=== Data to examine ===

..............................

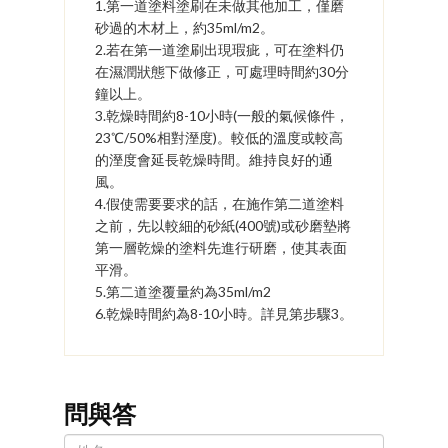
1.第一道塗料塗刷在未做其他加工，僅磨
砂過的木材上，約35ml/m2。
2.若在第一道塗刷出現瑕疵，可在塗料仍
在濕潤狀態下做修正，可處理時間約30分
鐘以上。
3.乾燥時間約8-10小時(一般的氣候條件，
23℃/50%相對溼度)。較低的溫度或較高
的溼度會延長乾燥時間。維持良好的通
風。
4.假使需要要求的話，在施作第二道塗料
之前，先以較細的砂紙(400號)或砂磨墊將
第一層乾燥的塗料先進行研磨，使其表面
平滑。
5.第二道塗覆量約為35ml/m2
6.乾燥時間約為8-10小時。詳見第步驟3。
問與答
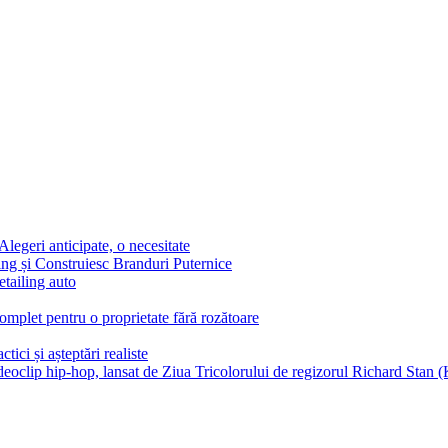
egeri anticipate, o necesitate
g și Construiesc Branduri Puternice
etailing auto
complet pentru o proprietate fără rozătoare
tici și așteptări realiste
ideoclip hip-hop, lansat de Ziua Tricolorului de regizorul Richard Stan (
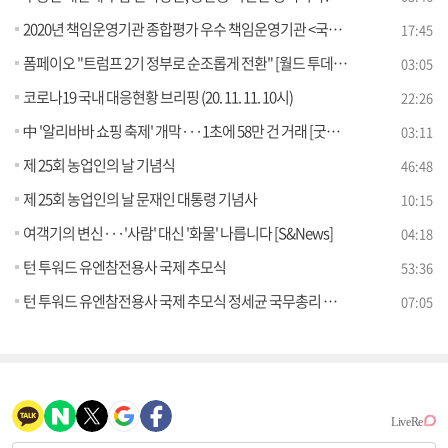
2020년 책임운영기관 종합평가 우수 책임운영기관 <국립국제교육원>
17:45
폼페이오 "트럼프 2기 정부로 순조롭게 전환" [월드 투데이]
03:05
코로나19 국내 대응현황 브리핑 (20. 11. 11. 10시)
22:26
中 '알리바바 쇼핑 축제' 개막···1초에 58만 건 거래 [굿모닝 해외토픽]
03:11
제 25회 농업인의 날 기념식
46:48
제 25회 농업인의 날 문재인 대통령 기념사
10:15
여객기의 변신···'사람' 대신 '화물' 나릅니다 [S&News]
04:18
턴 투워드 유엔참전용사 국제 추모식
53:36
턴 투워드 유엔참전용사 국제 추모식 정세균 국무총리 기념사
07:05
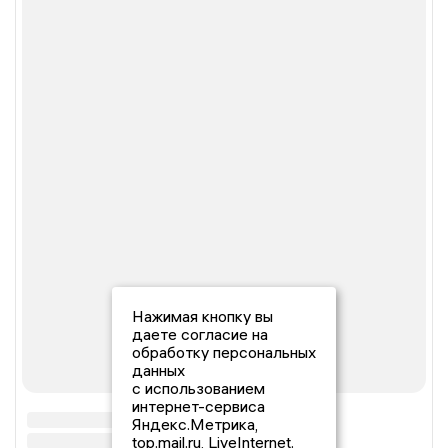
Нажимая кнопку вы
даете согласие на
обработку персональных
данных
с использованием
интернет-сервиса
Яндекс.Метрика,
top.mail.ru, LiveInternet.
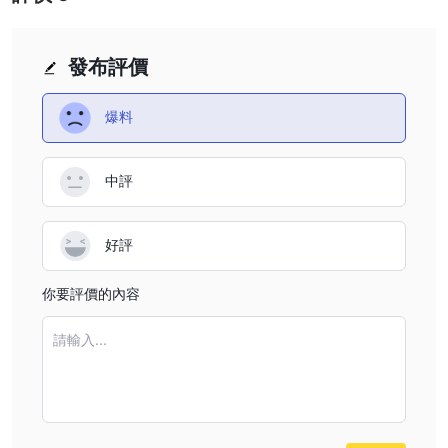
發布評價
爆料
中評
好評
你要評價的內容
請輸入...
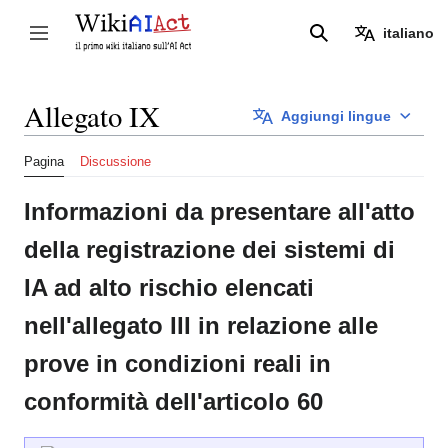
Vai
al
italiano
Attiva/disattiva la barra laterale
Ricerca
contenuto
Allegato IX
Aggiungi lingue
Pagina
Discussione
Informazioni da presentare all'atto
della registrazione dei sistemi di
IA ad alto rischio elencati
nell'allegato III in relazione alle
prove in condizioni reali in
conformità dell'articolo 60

..............................

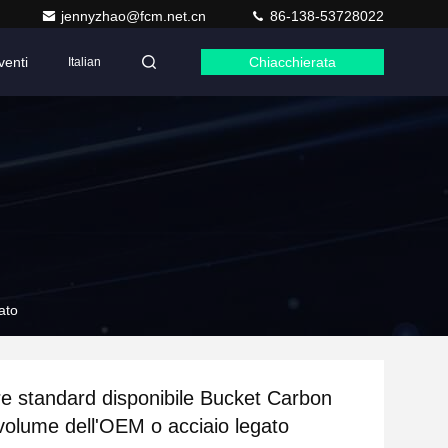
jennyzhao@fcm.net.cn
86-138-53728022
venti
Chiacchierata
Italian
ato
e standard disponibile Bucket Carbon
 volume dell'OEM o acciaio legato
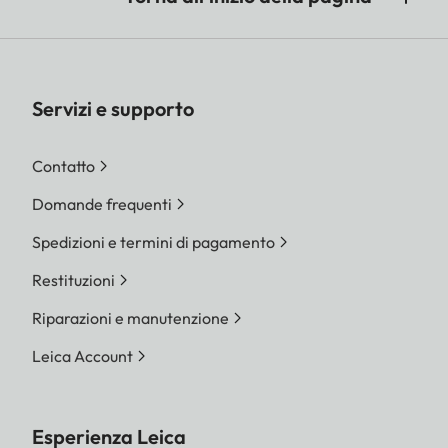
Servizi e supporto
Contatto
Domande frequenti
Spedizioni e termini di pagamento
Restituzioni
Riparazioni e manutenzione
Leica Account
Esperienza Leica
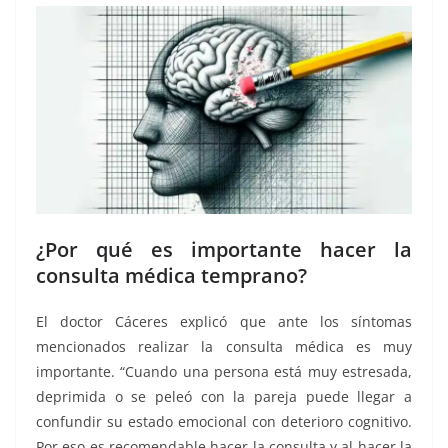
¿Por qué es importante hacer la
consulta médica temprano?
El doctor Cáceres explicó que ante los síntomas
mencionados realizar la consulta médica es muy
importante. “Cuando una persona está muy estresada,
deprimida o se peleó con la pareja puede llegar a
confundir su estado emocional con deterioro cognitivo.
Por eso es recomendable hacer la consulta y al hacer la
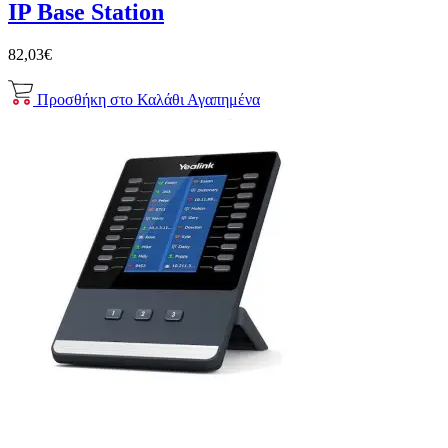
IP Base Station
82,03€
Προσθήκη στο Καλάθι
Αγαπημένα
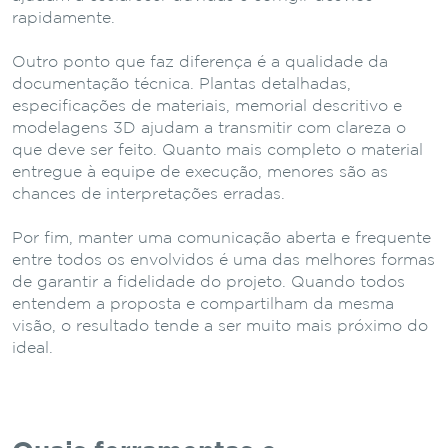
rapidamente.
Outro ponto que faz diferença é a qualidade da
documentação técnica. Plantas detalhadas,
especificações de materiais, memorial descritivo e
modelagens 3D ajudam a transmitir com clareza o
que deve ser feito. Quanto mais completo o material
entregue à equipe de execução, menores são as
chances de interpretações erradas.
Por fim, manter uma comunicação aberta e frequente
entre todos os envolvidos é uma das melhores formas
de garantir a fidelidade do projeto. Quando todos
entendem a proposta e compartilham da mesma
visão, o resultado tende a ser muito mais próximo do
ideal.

..............................

=== Exercise aim ===
Transcribe, exactly and without pictures, everything in the data from the line with "2기 정부로 순조롭게" down to the line with "conformità dell'articolo 60", both included.

=== Reply ===
폼페이오 "트럼프 2기 정부로 순조롭게 전환" [월드 투데이]
03:05
코로나19 국내 대응현황 브리핑 (20. 11. 11. 10시)
22:26
中 '알리바바 쇼핑 축제' 개막···1초에 58만 건 거래 [굿모닝 해외토픽]
03:11
제 25회 농업인의 날 기념식
46:48
제 25회 농업인의 날 문재인 대통령 기념사
10:15
여객기의 변신···'사람' 대신 '화물' 나릅니다 [S&News]
04:18
턴 투워드 유엔참전용사 국제 추모식
53:36
턴 투워드 유엔참전용사 국제 추모식 정세균 국무총리 기념사
07:05
Нажимая кнопку вы
даете согласие на
обработку персональных
данных
с использованием
интернет-сервиса
Яндекс.Метрика,
top.mail.ru, LiveInternet.
發布評價
爆料
中評
好評
你要評價的內容
請輸入...
Vai
al
italiano
Attiva/disattiva la barra laterale
Ricerca
contenuto
Allegato IX
Aggiungi lingue
Pagina
Discussione
Informazioni da presentare all'atto
della registrazione dei sistemi di
IA ad alto rischio elencati
nell'allegato III in relazione alle
prove in condizioni reali in
conformità dell'articolo 60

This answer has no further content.